Among other world citizens of the comic strip world are Dagwood and his family. They live on page 6 of another Istanbul daily. Feeling like a friend of the family, I have tried not to miss a single episode in the daily life of that happily married couple. I was terribly disappointed to find out, upon my arrival here, that those delicious sandwiches that Dagwood made for himself after midnight were not part of the life in this country. But I was glad to learn that a certain type of sandwich called "Dagwood" was now gaining in popularity in America, just as certain schools had started a "Sadie Hawkins Day."
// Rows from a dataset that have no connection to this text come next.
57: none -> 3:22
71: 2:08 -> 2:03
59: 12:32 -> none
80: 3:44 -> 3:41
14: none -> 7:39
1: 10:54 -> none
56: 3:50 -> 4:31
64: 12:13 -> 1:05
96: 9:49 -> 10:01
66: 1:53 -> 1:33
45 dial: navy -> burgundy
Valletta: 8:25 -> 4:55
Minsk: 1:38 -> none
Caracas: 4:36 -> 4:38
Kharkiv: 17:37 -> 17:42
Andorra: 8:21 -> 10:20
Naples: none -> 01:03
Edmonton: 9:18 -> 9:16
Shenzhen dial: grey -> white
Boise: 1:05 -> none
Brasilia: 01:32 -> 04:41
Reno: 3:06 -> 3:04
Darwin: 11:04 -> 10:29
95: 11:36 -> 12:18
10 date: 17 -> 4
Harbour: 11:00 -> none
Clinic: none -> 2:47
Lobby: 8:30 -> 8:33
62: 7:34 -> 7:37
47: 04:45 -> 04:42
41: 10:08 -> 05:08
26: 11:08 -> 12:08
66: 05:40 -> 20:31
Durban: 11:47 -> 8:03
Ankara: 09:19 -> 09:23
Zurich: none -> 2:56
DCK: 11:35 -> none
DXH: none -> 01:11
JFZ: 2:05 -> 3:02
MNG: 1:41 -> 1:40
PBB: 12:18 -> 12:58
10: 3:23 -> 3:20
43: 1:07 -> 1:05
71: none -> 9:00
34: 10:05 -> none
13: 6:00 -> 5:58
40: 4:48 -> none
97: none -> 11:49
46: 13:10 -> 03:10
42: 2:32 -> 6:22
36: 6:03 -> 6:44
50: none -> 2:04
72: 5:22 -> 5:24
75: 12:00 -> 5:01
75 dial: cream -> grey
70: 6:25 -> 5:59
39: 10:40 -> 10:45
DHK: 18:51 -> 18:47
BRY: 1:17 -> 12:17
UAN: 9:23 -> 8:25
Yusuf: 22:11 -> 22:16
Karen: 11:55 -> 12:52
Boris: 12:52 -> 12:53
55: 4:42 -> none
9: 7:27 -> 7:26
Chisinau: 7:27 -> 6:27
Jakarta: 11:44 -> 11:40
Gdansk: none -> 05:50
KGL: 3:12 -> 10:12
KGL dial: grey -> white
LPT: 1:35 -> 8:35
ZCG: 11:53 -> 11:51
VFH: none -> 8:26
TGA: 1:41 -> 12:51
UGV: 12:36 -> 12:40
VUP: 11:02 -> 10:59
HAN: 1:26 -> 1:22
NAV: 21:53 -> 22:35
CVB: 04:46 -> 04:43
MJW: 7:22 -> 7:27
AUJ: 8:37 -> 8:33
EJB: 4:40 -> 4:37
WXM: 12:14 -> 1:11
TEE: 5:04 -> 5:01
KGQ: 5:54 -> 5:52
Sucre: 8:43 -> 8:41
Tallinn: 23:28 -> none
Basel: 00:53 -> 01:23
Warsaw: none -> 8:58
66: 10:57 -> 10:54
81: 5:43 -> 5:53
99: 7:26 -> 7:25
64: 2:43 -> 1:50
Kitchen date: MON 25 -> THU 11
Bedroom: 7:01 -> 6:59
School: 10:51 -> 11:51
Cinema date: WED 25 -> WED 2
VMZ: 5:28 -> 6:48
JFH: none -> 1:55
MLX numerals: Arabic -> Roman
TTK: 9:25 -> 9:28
Dagwoods, Li'l Abners, Beetle Baileys and others like them can, I suppose, feel at home in almost any part of the world and make friends with almost any people, even though some of their habits and customs may not conform to the local conditions. For, in spite of all the apparent non-conformities, they share the hardships and aspirations, the happiness and pettiness of mankind all over the world.

There is no reason why their friends in various parts of the world should not be entitled to the same privileges and become as much citizens of the world as they are. But men are funny—funnier than the funnies. They will keep on depriving themselves of the privileges that they are only too willing to grant to the creatures of their own imagination.